Here’s the honest answer: it depends on how recent the code is.

  1. A 1995 MPI Fortran code running on Frontier: recompiled with cc/ftn (HPE’s wrapper), runs on the CPU only, gets a few percent of peak. Real codes are often in this state.

  2. A 2010-era MPI + OpenMP code: same situation, slightly better single-node performance.

  3. A modern code targeting GPUs: written with one of:

    • CUDA / HIP directly. Maximal performance, vendor-locked.

    • OpenMP target offload (#pragma omp target teams distribute parallel for). Portable, with performance that ranges from excellent to disappointing depending on compiler, kernel, and memory behavior.

    • Kokkos / Raja / SYCL: portable C++ abstractions. Often competitive with native backends on well-tuned kernels, but not automatically so.

    • Standard Parallelism in C++23/26 (std::execution::par_unseq) or Fortran 2018 do concurrent. The compiler generates GPU code if you compile with NVHPC or Cray CCE’s offload mode. The most portable; performance varies.

  4. A 2020-era ML training code: PyTorch / JAX / Triton, on top of CUDA / ROCm / XLA. Different software stack, same hardware.

The best-case sustained efficiency on real applications, on a modern exascale system, is around 20–40% of peak FP64. That’s worse than the Earth Simulator’s 87%. Why? The bytes-per-flop ratio of GPUs has fallen below what most non-GEMM applications need. We’re memory-bandwidth-bound on the workloads people actually run. For pure GEMM (LINPACK, AI training), the ratio is fine and we get high efficiency. For everything else, we don’t.
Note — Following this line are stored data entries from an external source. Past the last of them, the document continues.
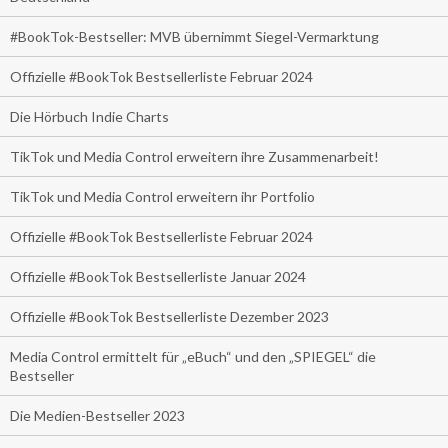
#BookTok-Bestseller: MVB übernimmt Siegel-Vermarktung
Offizielle #BookTok Bestsellerliste Februar 2024
Die Hörbuch Indie Charts
TikTok und Media Control erweitern ihre Zusammenarbeit!
TikTok und Media Control erweitern ihr Portfolio
Offizielle #BookTok Bestsellerliste Februar 2024
Offizielle #BookTok Bestsellerliste Januar 2024
Offizielle #BookTok Bestsellerliste Dezember 2023
Media Control ermittelt für „eBuch“ und den „SPIEGEL“ die
Bestseller
Die Medien-Bestseller 2023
This is the central architectural challenge of the next decade: fix the bytes-per-flop, or accept that a lot of useful applications run at <10% of peak.

Lab — Read a job script#

In labs/14-job-scripts/ we provide three heavily commented job-script examples — one for Frontier, one Aurora-style PBS script, and one Fugaku-style PJM script translated into a Slurm-like shape for comparison. You read them, identify the architectural assumptions baked in (per-node GPU counts, memory binding, interconnect tuning flags), and adapt one to run on a small Slurm cluster (which we set up in lab 10).
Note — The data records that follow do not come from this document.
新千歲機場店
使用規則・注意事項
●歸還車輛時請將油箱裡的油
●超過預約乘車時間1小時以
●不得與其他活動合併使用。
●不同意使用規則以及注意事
You won’t run a job on Frontier from your laptop. But you’ll know what someone running a job on Frontier writes.

Discussion questions#

  1. Frontier (CPU+GPU) and Fugaku (CPU only with wide vectors) reach roughly comparable performance on bandwidth-bound applications. They differ enormously on dense-linear-algebra benchmarks. Which architecture would you bet on for the next decade, and why? What workload mix would change your answer?

  2. The MI300A APU collapses the CPU/GPU distinction. NVIDIA Grace-Blackwell does the same with NVLink-C2C. Both are described as “memory-coherent.” How is this different from the original goal of “shared memory multiprocessing” the Cray X-MP/Y-MP shipped in 1985? What does it cost?
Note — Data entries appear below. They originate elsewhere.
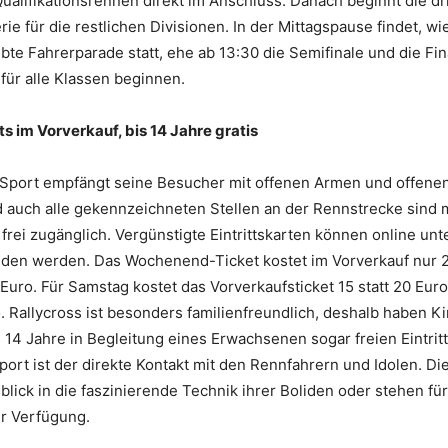
ualifikationsrennen direkt im Anschluss. Danach beginnt die dri
rie für die restlichen Divisionen. In der Mittagspause findet, wi
iebte Fahrerparade statt, ehe ab 13:30 die Semifinale und die F
für alle Klassen beginnen.
s im Vorverkauf, bis 14 Jahre gratis
-Sport empfängt seine Besucher mit offenen Armen und offene
d auch alle gekennzeichneten Stellen an der Rennstrecke sind 
 frei zugänglich. Vergünstigte Eintrittskarten können online unt
nden werden. Das Wochenend-Ticket kostet im Vorverkauf nur 2
uro. Für Samstag kostet das Vorverkaufsticket 15 statt 20 Euro
o. Rallycross ist besonders familienfreundlich, deshalb haben K
 14 Jahre in Begleitung eines Erwachsenen sogar freien Eintrit
port ist der direkte Kontakt mit den Rennfahrern und Idolen. D
blick in die faszinierende Technik ihrer Boliden oder stehen fü
r Verfügung.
  3. Fugaku reached #1 with no GPUs. Aurora reached the exascale list using Intel GPUs that are now end-of-line. What does this say about how to evaluate an HPC architecture’s durability as opposed to its peak benchmark performance?

Further reading#

  • Atchley, S. et al. (2023). “Frontier: Exploring exascale”. Proc. SC23.

  • Sato, M. et al. (2020). “Co-design for A64FX manycore processor and Fugaku”. Proc. SC20.

  • Argonne ALCF documentation (alcf.anl.gov/aurora) for Aurora architecture.

  • LLNL HPC Center documentation (hpc.llnl.gov/hardware/compute-platforms/el-capitan) for El Capitan architecture.

  • Top500 / HPCG list, current. Watch Fugaku’s HPCG ranking versus its HPL ranking.

  • ECP Software Technology Capability Assessment Reports (ECP, multi-year). Honest discussion of how well real codes are running on exascale machines.